Se movieron rápido. Demasiado.
En segundos, me rodearon.
Sabía que aquel era mi fin. Pasaron miles de pensamientos por mi mente, incluyendo todas las cosas horribles que podrían hacerme. Lo más seguro era que terminaría con mi cuerpo sin vida sumergido en el río Willow Creek.
—¿A dónde vas, preciosa? —habló el del pañuelo, el que parecía querer abalanzarce sobre mí y arrancarme el cuelo—. ¿No quieres venir con nosotros? Te prometo que lo vas a disfrutar.
Quise gritar. Lo juro. Pero la garganta se me cerró. Mis pensamientos se volvieron gritos ahogados: no quiero morir, no así, no esta noche, no sola.

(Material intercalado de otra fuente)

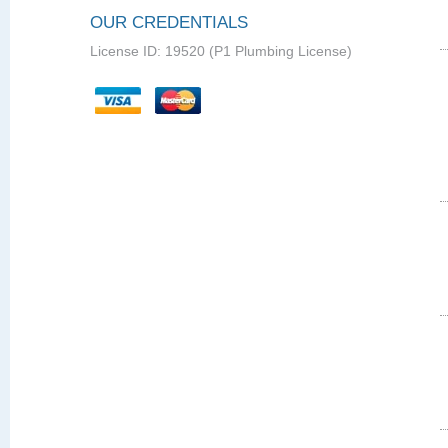
OUR CREDENTIALS
License ID: 19520 (P1 Plumbing License)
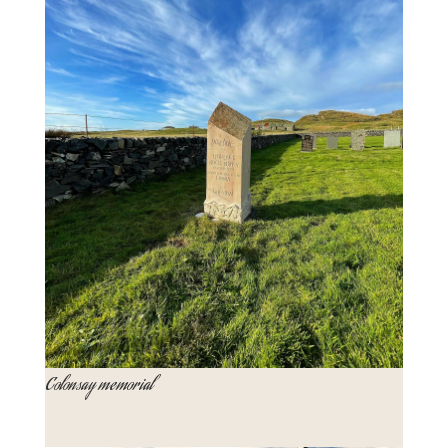
Colonsay memorial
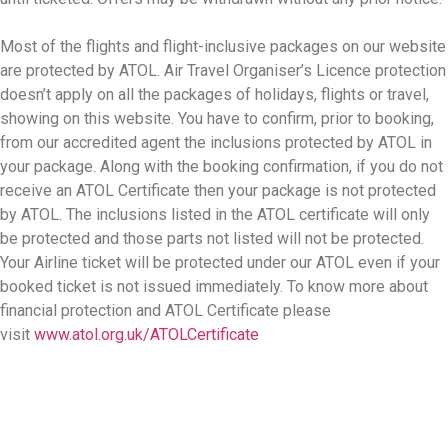
Most of the flights and flight-inclusive packages on our website
are protected by ATOL. Air Travel Organiser’s Licence protection
doesn’t apply on all the packages of holidays, flights or travel,
showing on this website. You have to confirm, prior to booking,
from our accredited agent the inclusions protected by ATOL in
your package. Along with the booking confirmation, if you do not
receive an ATOL Certificate then your package is not protected
by ATOL. The inclusions listed in the ATOL certificate will only
be protected and those parts not listed will not be protected.
Your Airline ticket will be protected under our ATOL even if your
booked ticket is not issued immediately. To know more about
financial protection and ATOL Certificate please
visit
www.atol.org.uk/ATOLCertificate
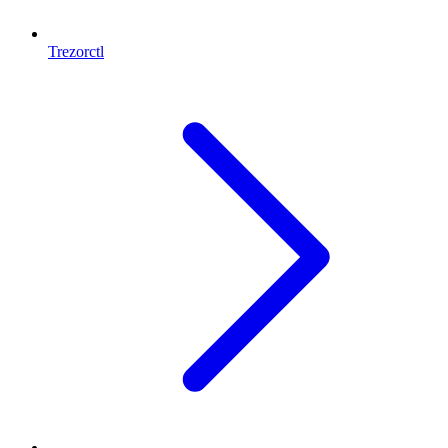
Trezorctl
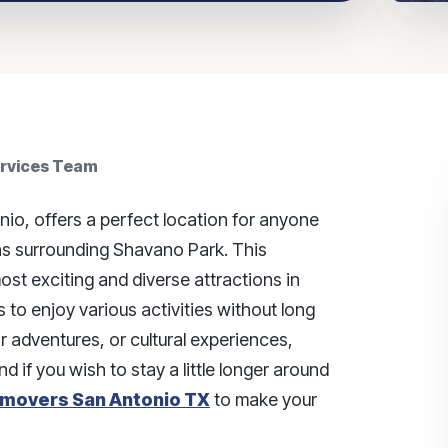
ervices Team
nio, offers a perfect location for anyone
ons surrounding Shavano Park. This
st exciting and diverse attractions in
s to enjoy various activities without long
r adventures, or cultural experiences,
And if you wish to stay a little longer around
movers San Antonio TX
to make your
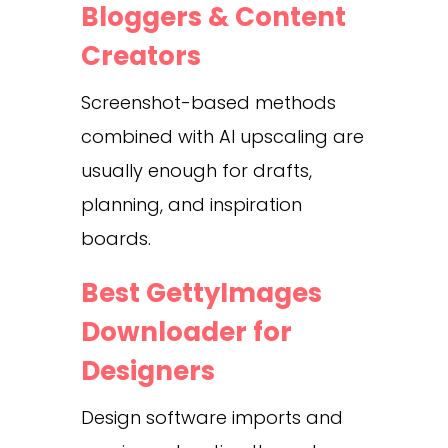
Bloggers & Content
Creators
Screenshot-based methods
combined with AI upscaling are
usually enough for drafts,
planning, and inspiration
boards.
Best GettyImages
Downloader for
Designers
Design software imports and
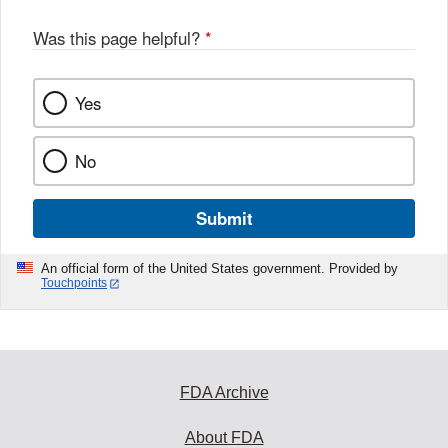
Was this page helpful?
*
Yes
No
Submit
An official form of the United States government. Provided by
Touchpoints
FDA Archive
About FDA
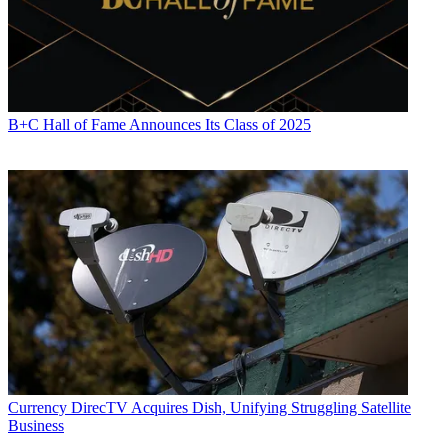
B+C Hall of Fame Announces Its Class of 2025
Currency
DirecTV Acquires Dish, Unifying Struggling Satellite
Business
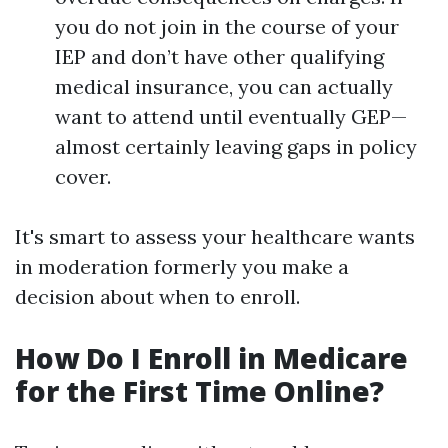
you do not join in the course of your
IEP and don’t have other qualifying
medical insurance, you can actually
want to attend until eventually GEP—
almost certainly leaving gaps in policy
cover.
It's smart to assess your healthcare wants
in moderation formerly you make a
decision about when to enroll.
How Do I Enroll in Medicare
for the First Time Online?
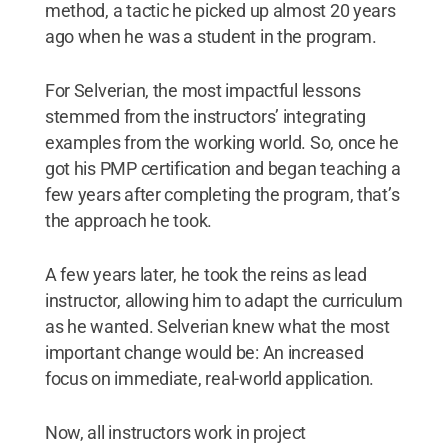
method, a tactic he picked up almost 20 years
ago when he was a student in the program.
For Selverian, the most impactful lessons
stemmed from the instructors’ integrating
examples from the working world. So, once he
got his PMP certification and began teaching a
few years after completing the program, that’s
the approach he took.
A few years later, he took the reins as lead
instructor, allowing him to adapt the curriculum
as he wanted. Selverian knew what the most
important change would be: An increased
focus on immediate, real-world application.
Now, all instructors work in project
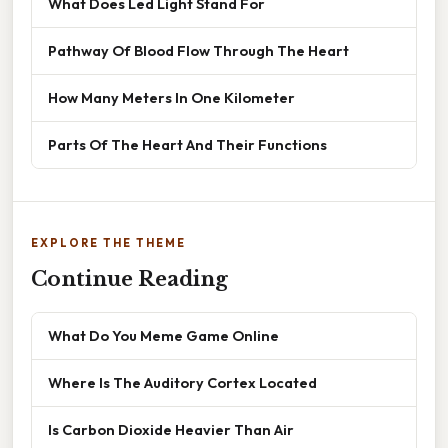
What Does Led Light Stand For
Pathway Of Blood Flow Through The Heart
How Many Meters In One Kilometer
Parts Of The Heart And Their Functions
EXPLORE THE THEME
Continue Reading
What Do You Meme Game Online
Where Is The Auditory Cortex Located
Is Carbon Dioxide Heavier Than Air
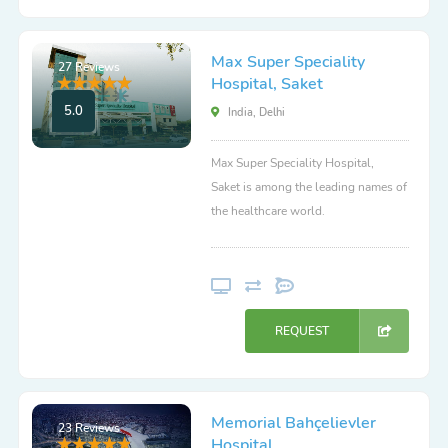
Max Super Speciality
27 Reviews
Hospital, Saket
5.0
India, Delhi
Max Super Speciality Hospital,
Saket is among the leading names of
the healthcare world.
REQUEST
Memorial Bahçelievler
23 Reviews
Hospital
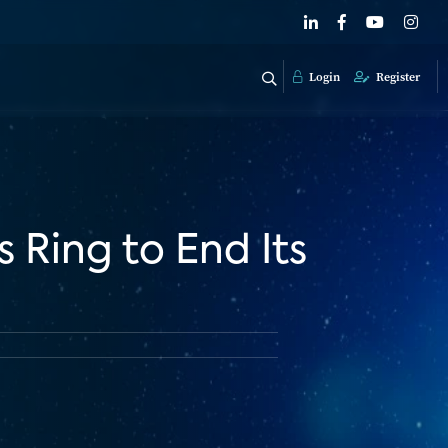
Login
Register
s Ring to End Its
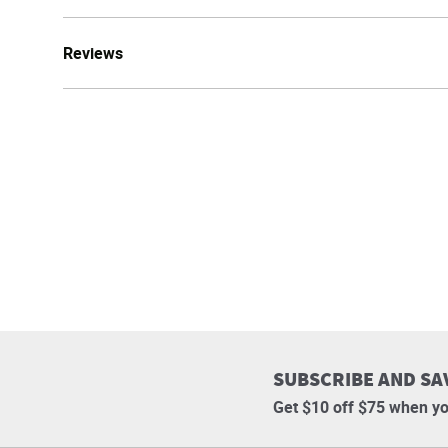
Reviews
SUBSCRIBE AND SA
Get $10 off $75 when yo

El de la barba intentó agarrarme de la mano. Retrocedí instintivamente... sin darme cuenta de que el del escorpión estaba detrás de mí. Choqué contra su pecho, y sus brazos me rodearon por la cintura.
Comenzaron a reír.
Mi mente era un caos. El corazón me golpeaba tan fuerte que apenas podía pensar. Las lágrimas me ardían detrás de los ojos, a punto de desbordarse. Me sentía impotente.
Paralizada.
Y lo peor de todo: no podía gritar. Mi voz se había perdido en alguna parte, abandonándome justo cuando más la necesitaba.
—Vamos adentro. Verás que no te arrepentirás —murmuró el que me tenía atrapada.
Podía sentir su aliento húmedo en mi cuello, cargado de alcohol, sudor y algo más... algo rancio y agrio que me revolvió el estómago.
Sentí náuseas. Una repulsión tan visceral que casi podía saborearla.
—¡Oigan!
Se escuchó una voz diferente proveniente. Fue como un relámpago en mitad del cielo oscuro: áspera, grave, profunda.
Todos nos volteamos al mismo tiempo.
Incluso yo. Algo parecido a la esperanza se abrió paso en mi pecho.
Desde las sombras emergió una figura encapuchada. Las luces de la calle apenas delineaban su silueta.
Dio un paso hacia nosotros.
Tenía el rostro cubierto, pero sus ojos... sus ojos eran lo único visible.
Brillaban con un tono rojo profundo, como brasas encendidas. Como fuego.